Lucky thing, because it would have looked awkward had Biden tried to really raise the roof before this thinly-populated, socially distanced, heavily masked crowd. The scene matched the strictly-business demeanor of the speaker. Good luck finding visual moments to go viral. Outside of the occasional cutaway of Senate Minority Mitch McConnell sitting stone-faced in the front row, declining even to applaud Biden's reference to cutting child poverty in half, there weren't many.

And what about content?

If you had "jobs" in your living room drinking game, you were hammered twenty minutes in. "Middle-class" got a workout too. And if you closed your eyes and squinted hard at times it could almost have been Biden's predecessor up there, reciting a populist mantra: "Buy American… buy American… American tax dollars are going to be used to buy American products made in America and create American jobs."

The same could be said of Biden's exhortations to compete more aggressively with China. Cue today's spasm of right-wing echo chamber outrage over the president "stealing" his predecessor's lines.

As for the hard-right's portrayal of Biden as a Trojan Horse for "radical socialism" – a spin that must surely still amuse Sen. Elizabeth Warren, who famously trashed Biden as a hopeless corporate tool back in the days when they fought over bankruptcy law reform – the casual viewer must have gone to bed baffled.

"I'm not out to punish anyone," Biden said when listing his proposed tax hikes on the rich. "But I will not add to the tax burden of the middle class of this country. They're already paying enough." Your move, Republicans.

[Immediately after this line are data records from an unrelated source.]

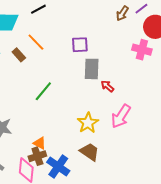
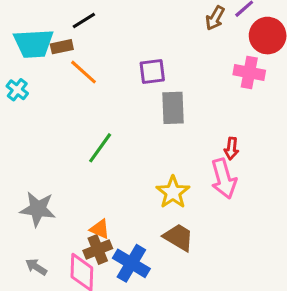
brown rectangle: (19, 55) -> (62, 47), moved, turned -56
red arrow: (107, 86) -> (231, 148), moved, turned -120
pink arrow: (121, 116) -> (224, 179), turned -45

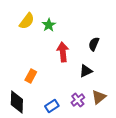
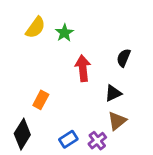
brown triangle: (99, 97) -> (117, 121), moved
purple cross: (78, 100) -> (97, 141), moved
black diamond: (17, 102) -> (22, 134), turned 30

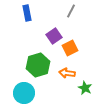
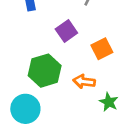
orange square: (70, 48) -> (102, 49), moved

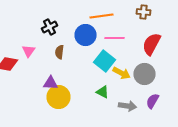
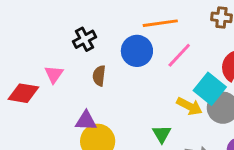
pink line: (114, 38) -> (179, 55), turned -48
cyan square: (104, 61) -> (210, 89), moved
green triangle: (102, 92) -> (162, 134), turned 32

But for all the mainstream populism of the presidential address, there was plenty of homage to Warren and the party's economic left. Remember her famous "you didn't build that" speech about how the wealthy owed the rest of us some payback?

Here's Biden's version: "…public investment in infrastructure has transformed America. The transcontinental railroad, the interstate highways, united two oceans and brought a new age of progress to the United States of America. Universal public schools and college aid opened wide the doors of opportunity. Scientific growth took us to the moon and now we are on Mars, discovering vaccines, gave us the internet and so much more. These are investments we made together as one country. Investments that only the government was in a position to make."

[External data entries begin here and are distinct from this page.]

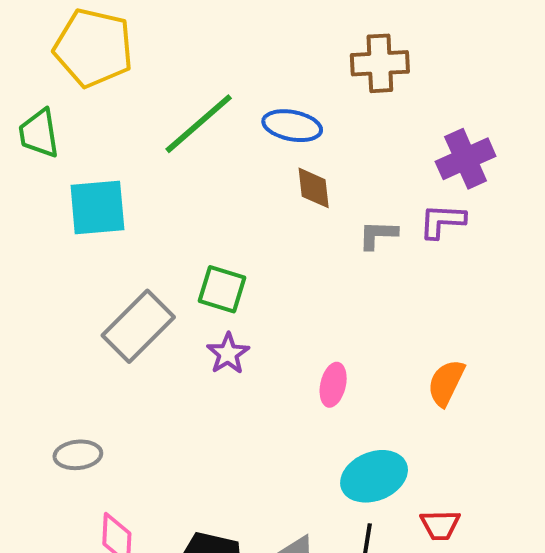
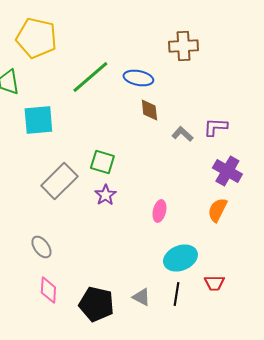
purple cross: (466, 159) -> (227, 171), moved, turned -36
gray L-shape: (378, 235) -> (182, 134), turned 40
gray ellipse: (78, 455) -> (41, 247), moved, turned 60

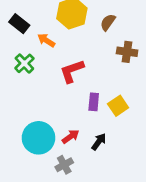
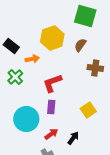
orange arrow: (46, 40) -> (32, 59), turned 136
purple rectangle: (94, 102) -> (51, 107), moved
cyan circle: (39, 138) -> (26, 119), moved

He did it again later, echoing Warren's campaign stump speech: "Look at the big tax cut in 2017. It was supposed to pay for itself and generate vast economic growth. Instead it added $2 trillion to the deficit. It was a huge windfall for corporate America and those at the very top. Instead of using the tax savings to raise wages and invest in research and development – it poured billions of dollars into the pockets of CEOs."

Being president in an era of stark political partisanship and division is a high-wire act, and Biden has had a front row seat for some spectacular falls over the years. Now he's the one balancing a restless left and a recalcitrant right as he tries to toe the center.

This speech might have helped him buy more time to make it all work. And for now the polls suggest he's still benefiting from comparison with the primal scream that preceded him.

Poor Sen. Tim Scott, the South Carolina Republican who gave the GOP response, was reduced to complaining about "empty platitudes" from Biden, within days of the anniversary of President Trump's infamous musings about "disinfectant" that might "knock out" the virus "by injection inside or almost a cleaning."

But Biden is the man on the tightrope, He's working without a net. And the political winds aren't exactly abating.